Open – Cell Vs. Closed – Cell

There are two main types of foam. There is closed cell foam and there is open-celled foam. They are named by the way their cell structure is designed. Closed celled foam is a series of cells that are circular with all ends connected. The cells are solid. Open-celled foams have an open cell structure. Airflow enters the open cells and bounces around inside the cells within the foam. This flowing and bouncing produce friction. The friction produces heat and we have an energy transformation with absorption occurring. Closed-cell foam is found within your couch seat cushions and your car seats. Open celled foam is the type used in recording studios to manage reflections from the studio wall surfaces.

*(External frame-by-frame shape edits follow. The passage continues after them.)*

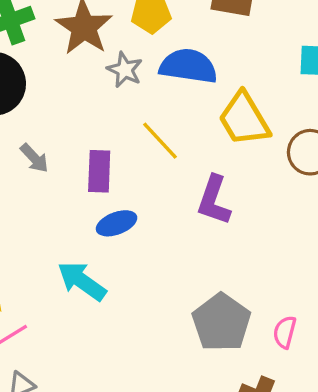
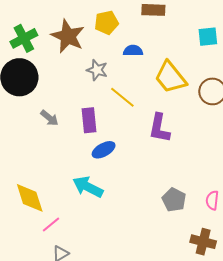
blue semicircle: (188, 66) -> (133, 51), size x0.6
gray star: (125, 70) -> (97, 70), moved
gray pentagon: (221, 322) -> (174, 200), size x0.7

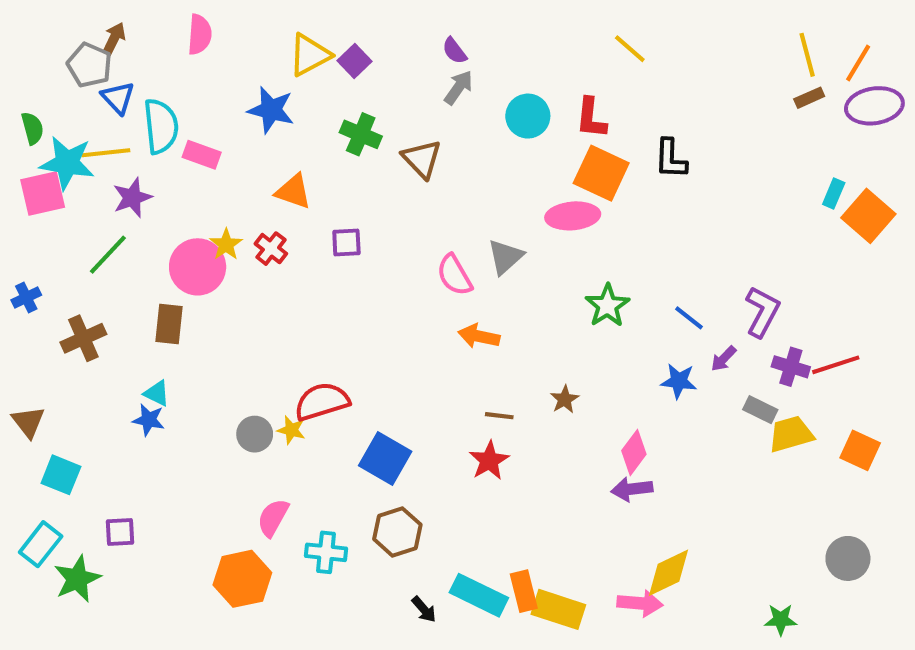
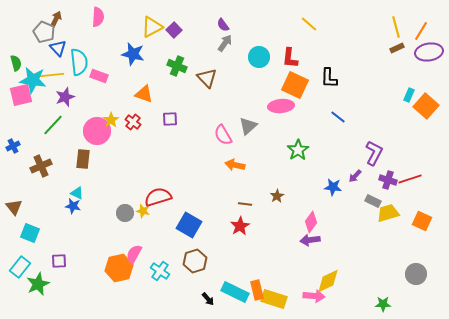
blue line: (689, 318) -> (338, 117), moved
cyan cross: (326, 552) -> (160, 271), turned 30
orange hexagon: (242, 579) -> (119, 268), moved

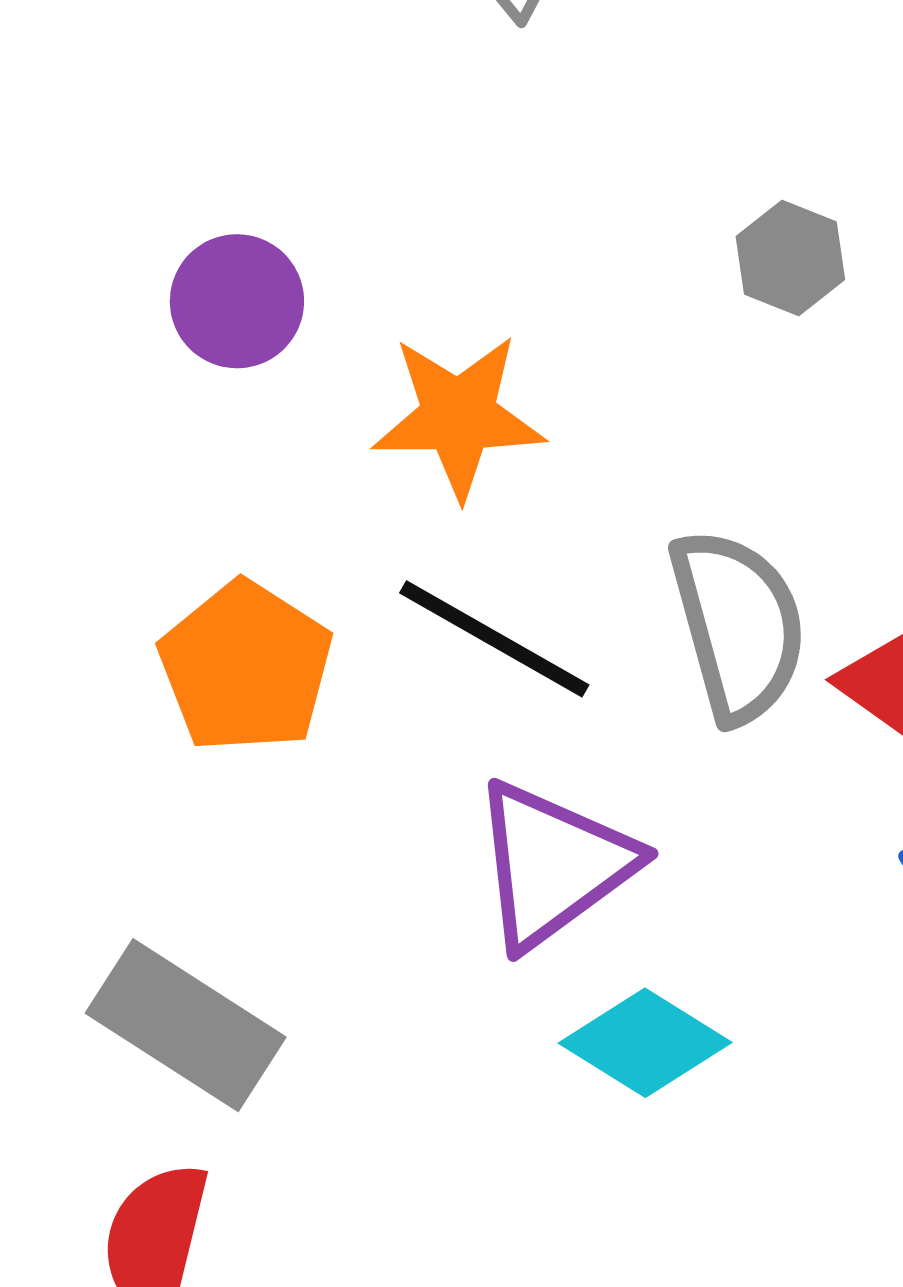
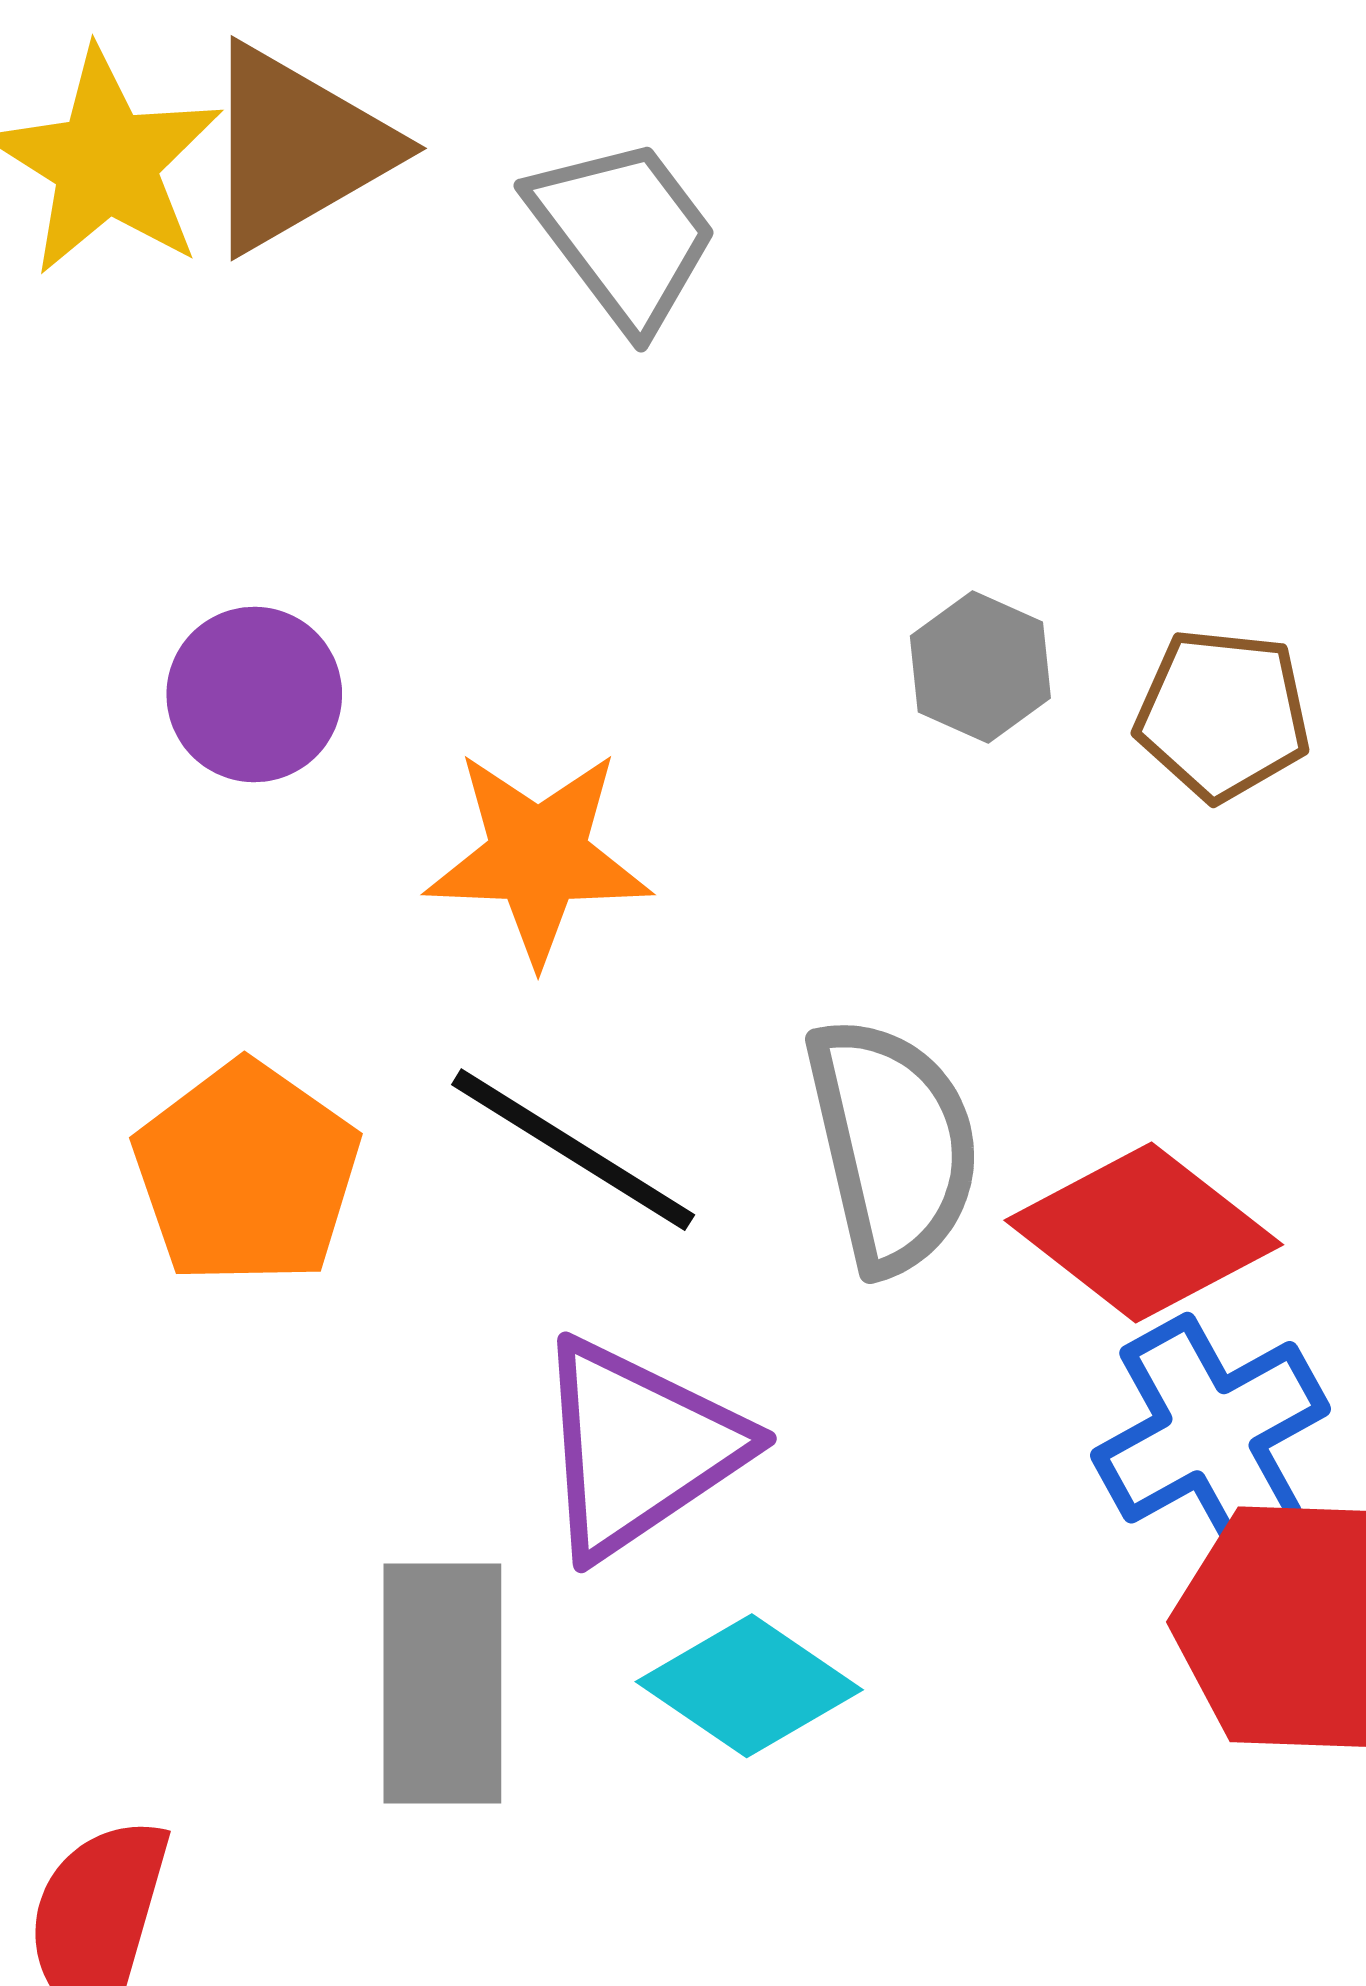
gray rectangle: (186, 1025) -> (442, 1683), moved, turned 55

AF Studio Pro Foam: https://acousticfields.com/product/acoustic-foam/

Not All Foams Are Created Equal

The most important quality that an open-celled acoustic foam can have is absorption linearity. The foam must have the proper rate of absorption starting at the proper level. You must start with a low enough level of absorption to deal with a male voice. The male voice is an octave lower than the female. We need to start with the male voice at 125 Hz and move up to 6,300 Hz. It must absorb at a linear rate from 125 Hz. level. As you can see by our absorption data below we have achieved that linearity. Notice the smooth rate from 125 Hz. and up through 500 Hz. Anyone can design a foam that absorbs 100 % above 500 Hz. The real goal is the 125 – 250 Hz. region. The most important frequency range for voice is 125 Hz. – 250 Hz. range. There can be no spatial irregularities in its response curve.

Foam Comparison Chart

Foam Comparison Chart

Music and Voice Are Different

Music and voice are different than noise. Most foams currently in the marketplace are “designed” for noise. They try and absorb as much energy as possible per square foot without any regard for the proper rate and level of absorption that is required for music and voice. When you absorb energy you lose sound. Once energy is absorbed that energy and the sound within that energy are gone forever. The energy through friction across the foam surface is changed to heat. After the energy transformation and the loss of our sound forever, we run the risk of overabsorption. Our music and voice require a more selective approach without over absorbing them and creating a room sound that most refer to as “dead”.

Foam Thickness

Different room usages require different thicknesses of foam. A room used for male voice has different absorption requirements than a room used for a female voice. A male voice can go down to 90 Hz. A female voice rarely goes down to 100 Hz. These lower octave ranges require different foam thicknesses to treat. You must have the appropriate rate and level to treat the frequency range of the sound source within the room. Every room size has different treatment requirements. The vocal booth foam must match the gender of the sound source along with dimensions of the vocal booth. Not all vocal booths are the same size. Vocal booth foam must take into consideration the room size and volume along with the gender of the source.

direct reflected sound

Room Size and Volume

Vocal booth room size and volume have a direct impact on the sound quality of your vocals. There are ratios of room width, height, and length that are more favorable to the human voice. Of the three dimensions we have to work with the ceiling height is the most critical of all the dimensions. The ceiling reflection at the microphone position is the first reflection that the microphone sees. With voice, it is always a balance between room sound and vocal sound. There is the direct energy from the human to the microphone and the reflection from the room boundary surfaces which produce room sound. It is always a balancing act between the two “sounds”. The direct energy is the straight-line energy from the human to the microphone. The room sound is the reflections from the room boundary surfaces.

Vocal Room Diffusion

Diffusion is a technology to make a small room sound larger. In a vocal room, we have two choices for treatment. We have vocal booth foam and diffusion. Quadratic diffusion can open up your vocals by reducing the impact of reflections without using absorption. Placed upon the front wall and ceiling it can make the microphone think that the surface areas are much farther away than they actually are. Today’s vocals suffer from what engineers call the closet effect. With small spaces, vocals sound “cramped” and lifeless. Quadratic diffusion will open up your vocal presentation and provide more “air” between the sounds created. Care must be taken on what surface area to place the diffusers and what prime number diffuser to use for your particular room size and volume. Here is a link to Brenda’s Studio 23 using quadratic diffusion on the front wall.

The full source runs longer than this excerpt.